Dibenzosuberone
- Names: Other names 10,11-dihydro-5H-Dibenzo[a,d]cyclohepten-5-one, dibenzocycloheptanone

Identifiers
- CAS Number: 1210-35-1;
- 3D model (JSmol): Interactive image;
- ChEMBL: ChEMBL1905787;
- ChemSpider: 13927;
- ECHA InfoCard: 100.013.557
- EC Number: 214-912-3;
- PubChem CID: 14589;
- UNII: 8ETK71TH0H;
- CompTox Dashboard (EPA): DTXSID4049400 ;

Properties
- Chemical formula: C_{15}H_{12}O
- Molar mass: 208.25 g/mol
- Density: g/cm^{3} (20°C)

= Dibenzosuberone =

Dibenzosuberone is an organic chemical with use in drug synthesis. Chemically speaking, it is benzophenone bonded by a 2 carbon bridge into a seven membered ring. In contrast to dibenzosuberenone, the 2 carbon bridge is saturated with hydrogen and is not an olefin. In the dihydro series, the two benzene rings are not only out of plane, but also helical with respect to one another.

==Applications==
It is the precursor needed to make many tricyclic antidepressants:
- Amitriptyline
- Amineptine
- Butaclamol (& Taclamine & Dexclamol)
- Butriptyline
- Cotriptyline
- Cyheptamide
- Cyheptropine
- Deptramine [2521-79-1] (c.f. Diphenhydramine)
- Deptropine
- Hepzidine
- Piroheptine
- Nortriptyline
- Noxiptiline
- Oxitriptyline
- Trecadrine
- Ciheptolane
- WAS-4206
- AY-8794 [19660-95-8]
- Desoxypipradrol analog
- PC10895908 (Amitriptyline-Pethidine hybrid)
- ReN-1869 [170149-99-2]

==Synthesis==
Although in Lednicer's notes hydroiodic acid (HI) reduction gave the stilbene, according to background literature it appeared as if it the reduction went straight through to (3). Synthesis:

The aldol reaction between phthalide [87-41-2] (1) and benzaldehyde gave benzalphthalide [575-61-1] (2). This was then reduced with hydroiodic acid and red phosphorus to give 2-bibenzylcarboxylic acid [4890-85-1] (3). Alternatively, a catalytic hydrogenation can be performed using dipentene as the source of hydrogen. Although this is a slightly lower yielding method, it does not have the limitations of using hydroiodic acid, which is a safety hazard on a large scale. The ring closure with polyphosphoric acid gave dibenzosuberone (4) in good yield, although Friedel–Crafts reaction is an alternative method.

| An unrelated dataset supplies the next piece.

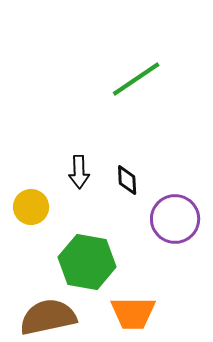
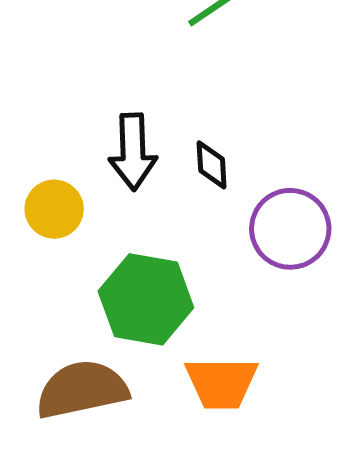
black arrow: (79, 172) -> (133, 152), size x1.4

An alternative procedure is described:

Phthalic anhydride (1) and phenylacetic acid (2) in the presence of sodium acetate also gives benzalphthalide [575-61-1] (3). Apparently an aldol type addition, followed by a dehydration and decarboxylation explains the mechanism. Base catalyzed hydrolysis to 2-(Phenylacetyl)benzoic acid [33148-55-9] (4), and catalytic hydrogenation also gives 2-bibenzylcarboxylic acid [4890-85-1] (5).

Alternatively, benzalphthalide [575-61-1] can be catalytically hydrogenated over Raney Nickel in IPA solvent to 2-(2-phenylethyl)benzoic acid in 96% yield (importantly methanol and ethanol gave no reduction.

The intramolecular cyclization step was optimized with Nafion-H.